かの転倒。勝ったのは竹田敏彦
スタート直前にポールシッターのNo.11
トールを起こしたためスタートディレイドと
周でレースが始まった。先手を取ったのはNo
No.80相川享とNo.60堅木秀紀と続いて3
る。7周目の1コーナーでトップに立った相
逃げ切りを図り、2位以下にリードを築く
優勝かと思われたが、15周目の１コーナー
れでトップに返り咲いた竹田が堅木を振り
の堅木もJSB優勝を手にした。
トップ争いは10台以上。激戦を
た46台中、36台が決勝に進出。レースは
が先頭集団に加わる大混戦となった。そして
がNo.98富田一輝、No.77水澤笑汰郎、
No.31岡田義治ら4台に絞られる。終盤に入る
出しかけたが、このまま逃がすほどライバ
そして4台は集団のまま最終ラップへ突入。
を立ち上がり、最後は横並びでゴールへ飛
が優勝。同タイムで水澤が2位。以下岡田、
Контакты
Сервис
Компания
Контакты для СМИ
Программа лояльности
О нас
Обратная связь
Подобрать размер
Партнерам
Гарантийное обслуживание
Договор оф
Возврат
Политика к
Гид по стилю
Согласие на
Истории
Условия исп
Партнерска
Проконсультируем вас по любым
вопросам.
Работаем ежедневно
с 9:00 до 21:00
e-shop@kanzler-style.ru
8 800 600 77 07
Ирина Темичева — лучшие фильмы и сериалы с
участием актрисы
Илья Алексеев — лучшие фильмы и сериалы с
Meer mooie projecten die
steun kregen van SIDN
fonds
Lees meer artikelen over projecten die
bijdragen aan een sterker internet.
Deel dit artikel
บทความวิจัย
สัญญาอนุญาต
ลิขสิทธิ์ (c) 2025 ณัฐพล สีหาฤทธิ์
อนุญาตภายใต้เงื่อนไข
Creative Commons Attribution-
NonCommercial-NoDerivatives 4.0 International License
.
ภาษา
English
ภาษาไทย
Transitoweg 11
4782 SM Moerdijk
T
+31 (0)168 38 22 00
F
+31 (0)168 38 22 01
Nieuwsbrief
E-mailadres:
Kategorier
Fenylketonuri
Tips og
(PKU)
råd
● ● ● ●
Give back exactly the lines from the one containing "с 9:00 до 21:00" through the last line of the records.

с 9:00 до 21:00
e-shop@kanzler-style.ru
8 800 600 77 07
Ирина Темичева — лучшие фильмы и сериалы с
участием актрисы
Илья Алексеев — лучшие фильмы и сериалы с
Meer mooie projecten die
steun kregen van SIDN
fonds
Lees meer artikelen over projecten die
bijdragen aan een sterker internet.
Deel dit artikel
บทความวิจัย
สัญญาอนุญาต
ลิขสิทธิ์ (c) 2025 ณัฐพล สีหาฤทธิ์
อนุญาตภายใต้เงื่อนไข
Creative Commons Attribution-
NonCommercial-NoDerivatives 4.0 International License
.
ภาษา
English
ภาษาไทย
Transitoweg 11
4782 SM Moerdijk
T
+31 (0)168 38 22 00
F
+31 (0)168 38 22 01
Nieuwsbrief
E-mailadres:
Kategorier
Fenylketonuri
Tips og
(PKU)
råd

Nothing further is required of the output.